Required action:
Reproduce the entries in full and exactly. Pictures stay out.

··· Source records

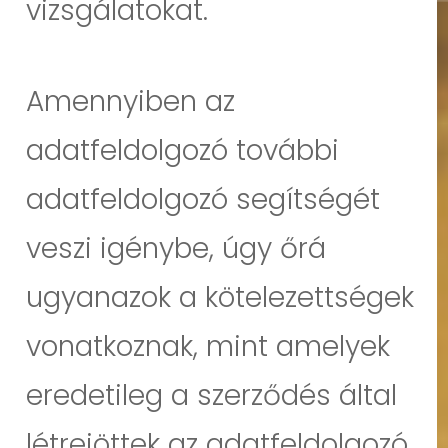
vizsgálatokat.
Amennyiben az
adatfeldolgozó további
adatfeldolgozó segítségét
veszi igénybe, úgy őrá
ugyanazok a kötelezettségek
vonatkoznak, mint amelyek
eredetileg a szerződés által
létrejöttek az adatfeldolgozó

······

Your response:
vizsgálatokat.
Amennyiben az
adatfeldolgozó további
adatfeldolgozó segítségét
veszi igénybe, úgy őrá
ugyanazok a kötelezettségek
vonatkoznak, mint amelyek
eredetileg a szerződés által
létrejöttek az adatfeldolgozó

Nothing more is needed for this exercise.